Stornoway celebrate their past decade of making music with a farewell gig of sea shanties, bird noises, and Simple Minds, writes Rebekah Shaw
4th March at Manchester Academy
In October 2016, after 10 years of playing together, nature-loving Oxford graduates Stornoway announced their split and subsequent ‘Farewell Tour’ as a celebratory goodbye and thank you for lovers of their eclectic folk-pop sound. Fans responded in their hoards, encouraging them to upgrade to larger venues in many of their prime locations — an unexpected but touching end to their time together.
Attending the tour was largely the band’s most dedicated fanbase, and hence their performance was all about giving them what they wanted.

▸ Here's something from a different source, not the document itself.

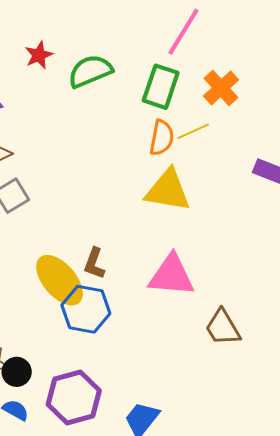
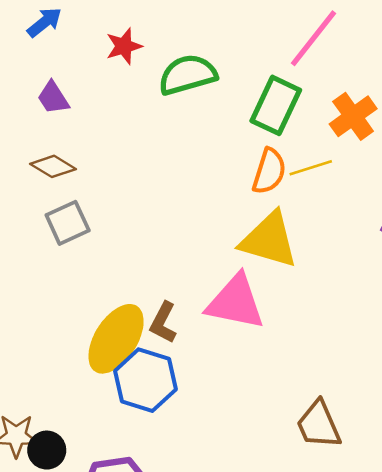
pink triangle: (172, 275) -> (235, 302), moved
yellow ellipse: (60, 280) -> (116, 339), turned 66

Other than distributing the setlist choices slightly more evenly from their main three albums, the gig felt like business-as-usual from the Oxford graduates. I suppose there is something comforting about your favourite band doing just what made you fall in love with them in the first place. A dip into their mini-album You Don’t Know Anything — offcuts from second album Tales from Terra Firma — would have completed their repertoire, however they built the set-list from fan requests, so there must have been less demand for this side project.
Fan favourites of the night were the ones that got people dancing in celebration of the Stornoway’s catchiest successes: ‘I Saw You Blink’, ‘Fuel Up’ and ‘Zorbing’, their most popular outputs from their debut album Beachcomber’s Windowsill. ‘Fuel Up’ in particular felt appropriate in this context, mirroring the tale of growing up in the song with the growth of the band themselves, in a different place now to where they began a decade ago. “There’s no rewind, so you might as well play on,” lead singer Brian Briggs and the crowd sang together. Amongst these, a cover of Simple Minds’ ‘Don’t You Forget About Me’ fit right in as an ode to fan memory and their dedication, further adding to the celebratory atmosphere.

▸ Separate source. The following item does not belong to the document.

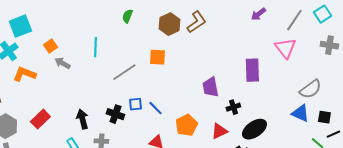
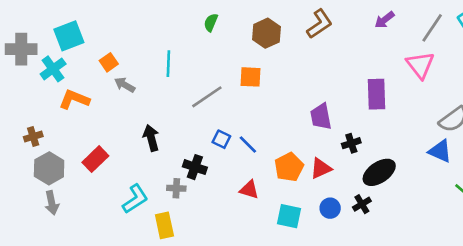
brown L-shape: (196, 22) -> (319, 24), moved
blue square: (135, 104) -> (221, 139), turned 32
black cross: (115, 114) -> (195, 167), moved
black arrow: (82, 119) -> (151, 138), moved
red triangle: (219, 131) -> (321, 168), moved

Although some love the gimmick of bird noises being used in tracks on their final album Bonxie, as part of the live set it felt excessive and frankly unpleasant hearing these screeches at the beginning of ‘Lost Youth’. Rather, musical highlights of the set included the wistful ‘A Belated Invite to Eternity’, and ‘The Road You Didn’t Take’ in which the vocal ability of Briggs shone through. The band did not skimp on their iconic range of live instrumentation, either, as ‘The Great Procrastinator’ and ‘Farewell Appalachia’ from Tales from Terra Firma attested their love of experimentation with brass, woodwind and percussion.
Over the years, Stornoway have built up many performance quirks focused upon audience participation, which appeared fondly loved by their long-term fans but can border on cringey for casual listeners. Although the Mexican waves, clapping and clicking may not have appealed to myself in particular, it cannot be doubted that it went down well with those there for the interaction with their favourite band for potentially the last time ever.
A particularly cool quirk that they have mastered over the past few years has been silencing the entire room, stepping away from microphones and playing a couple of their songs, which really benefit from this intimate acoustic style. They had not anticipated having to do this unplugged segment in the 2,660-capacity Manchester Academy when planning the tour originally, and it may have been a bit too much to ask for an audience of this size for three consecutive songs, however the effect was astounding. Briggs excelled in his solo of ‘November Song’, and the sea shanty-esque ‘Josephine’ was another highlight for the quartet; the absolute silence was soon shattered with deafening applause.
More popular than anticipated, the gig had been massively bumped up from Academy 3 (which had a capacity of just 450), and Brian Briggs expressed the band’s gratefulness with shining eyes onstage, as well as giving a heartfelt shout out to the oldest and fondest followers of their journey as Stornoway. As much as this tour was all about celebration, every moment was also tinged bittersweet with recollection that this is most likely the last time they will play as a band together. As they themselves said: “Stornoway are Stornomore”.